*ASSIGNMENT*:
Would you repeat the listing exactly, without any of its images?

◆ ◆ ◆ ◆ ◆ ◆ ◆

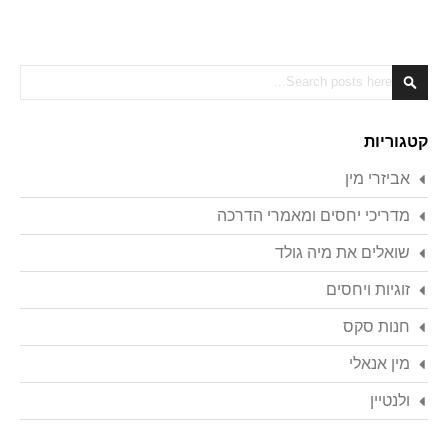
Search
Search
קטגוריות
אביזרי מין
מדריכי יחסים ומאמרי הדרכה
שואלים את מיה גולד
זוגיות ויחסים
חנות סקס
מין אנאלי
ולנטיין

◆ ◆ ◆ ◆ ◆ ◆ ◆

*OUTPUT BELOW*:
Search
Search
קטגוריות
אביזרי מין
מדריכי יחסים ומאמרי הדרכה
שואלים את מיה גולד
זוגיות ויחסים
חנות סקס
מין אנאלי
ולנטיין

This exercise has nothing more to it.